Furthermore, following design patterns in a microservices architecture also give rise to interesting problems:
- For planning and reliability reasons, services in microservices architecture are encouraged to fail fast as doing so is better than taking on more load and degrading experience for everyone. However, the problem is there isn’t a one-size-fits-all answer to this situation. Every service is different and a good solution should dynamically engage circuit breakers and service limits based on history, current load, resource type, and calling service.
- The eventually consistent paradigm followed by microservices applications where services start out with divergent views but eventually converge on a consistent view, makes application behavior inconsistent during the settling period.
- Canary is a commonly used technique in microservices for introducing new updates to a subset of users, before opening it up to the broader user population. By comparing the new version side-by-side with the older version, the canary approach quickly uncovers problems in the new version. The challenge however is that without a good analytics framework in place, it is hard to do this before vs after comparison to assess the risk of a canary release.
Clearly, visibility is a challenge with when dealing with many microservices.

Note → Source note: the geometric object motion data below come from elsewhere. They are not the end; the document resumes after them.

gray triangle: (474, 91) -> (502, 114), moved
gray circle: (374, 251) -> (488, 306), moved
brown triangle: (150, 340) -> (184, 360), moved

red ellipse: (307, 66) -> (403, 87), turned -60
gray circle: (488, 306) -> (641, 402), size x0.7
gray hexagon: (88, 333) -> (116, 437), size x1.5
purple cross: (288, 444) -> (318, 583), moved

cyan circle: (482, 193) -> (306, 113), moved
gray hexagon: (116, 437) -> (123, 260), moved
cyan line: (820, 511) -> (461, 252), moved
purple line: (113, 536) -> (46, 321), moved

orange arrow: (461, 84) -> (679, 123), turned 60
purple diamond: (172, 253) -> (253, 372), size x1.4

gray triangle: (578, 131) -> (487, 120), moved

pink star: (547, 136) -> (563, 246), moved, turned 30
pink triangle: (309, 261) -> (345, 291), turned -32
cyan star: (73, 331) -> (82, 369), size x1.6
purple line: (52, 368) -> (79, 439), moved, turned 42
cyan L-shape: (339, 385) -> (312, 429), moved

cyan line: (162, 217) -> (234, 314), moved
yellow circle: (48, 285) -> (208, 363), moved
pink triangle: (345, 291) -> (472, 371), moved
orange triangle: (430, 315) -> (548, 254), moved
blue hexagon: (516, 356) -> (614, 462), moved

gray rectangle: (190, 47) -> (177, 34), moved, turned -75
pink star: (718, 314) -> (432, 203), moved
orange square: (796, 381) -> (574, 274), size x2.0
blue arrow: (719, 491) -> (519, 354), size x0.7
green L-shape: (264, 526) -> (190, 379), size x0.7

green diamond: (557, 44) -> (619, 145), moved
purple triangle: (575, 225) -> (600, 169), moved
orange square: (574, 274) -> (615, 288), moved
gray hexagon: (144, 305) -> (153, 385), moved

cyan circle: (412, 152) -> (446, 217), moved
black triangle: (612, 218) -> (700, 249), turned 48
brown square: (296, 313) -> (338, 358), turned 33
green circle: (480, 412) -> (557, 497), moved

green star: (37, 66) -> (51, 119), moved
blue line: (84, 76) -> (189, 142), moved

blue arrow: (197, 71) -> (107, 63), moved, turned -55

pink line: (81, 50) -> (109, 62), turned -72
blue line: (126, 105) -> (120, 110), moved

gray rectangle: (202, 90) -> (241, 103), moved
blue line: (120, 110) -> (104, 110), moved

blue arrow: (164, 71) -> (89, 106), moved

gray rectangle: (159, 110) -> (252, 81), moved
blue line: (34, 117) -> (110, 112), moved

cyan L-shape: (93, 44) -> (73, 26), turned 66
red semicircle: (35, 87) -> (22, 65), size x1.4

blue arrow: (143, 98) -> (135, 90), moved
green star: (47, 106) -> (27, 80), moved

One way to get more insight is to embed a unique request-id in user-facing requests and have the downstream services carry them through the call chain, and then mine the logged data for valuable insights. Given these challenges, there is a need for a solution that is data-driven and understands microservices design patterns to not only spot problems proactively before they go wrong and reduce triaging time when things do go wrong, but also recommend corrective actions to restore the service to a stable state.
Managing security in this dynamic environment can be also quite challenging. In a monolith architecture, application modules are bundled together in a single image. These modules typically communicate with each other over in-process calls, loopback, local sockets and shared memory. A major drawback of monolith approach is that the entire system becomes vulnerable if one of the modules breached. Likewise, ensuring security and compliance for a microservices architecture is just as difficult — microservices architecture consists of large number of services that are accessible over the network using APIs, and this significantly increases the attack surface as the attacker can now devise network port based or API based attacks. The ephemeral nature of the service instances also make it difficult to monitor containers, apply security, and do forensics on security breaches. Given how easy it is to package and deploy containers by pulling together base images from different sources, security in container and microservices architecture needs to be looked end-to-end:
- Right from building, scanning, digitally signing a container image to deploying it,
- It must be baked into the CI/CD pipeline,
- It should account for hardening of the OS,
- It should include network and application level segmentation,
- It should include authentication and authorization mechanism to ensure callers are who they claim to be,
- Services should talk to each other over a secure communication channel.
In general, because services are independent — developed by different teams, programming languages, technology building blocks, etc — ensuring a consistent security posture across all services in a microservices architecture is a challenging problem.
As enterprises bet on containers and microservices for improving speed and agility of application delivery, there is a need for an enterprise-grade solution that truly understands microservices design patterns to assist infrastructure operators on security and compliance, and provide data-driven insights and actions.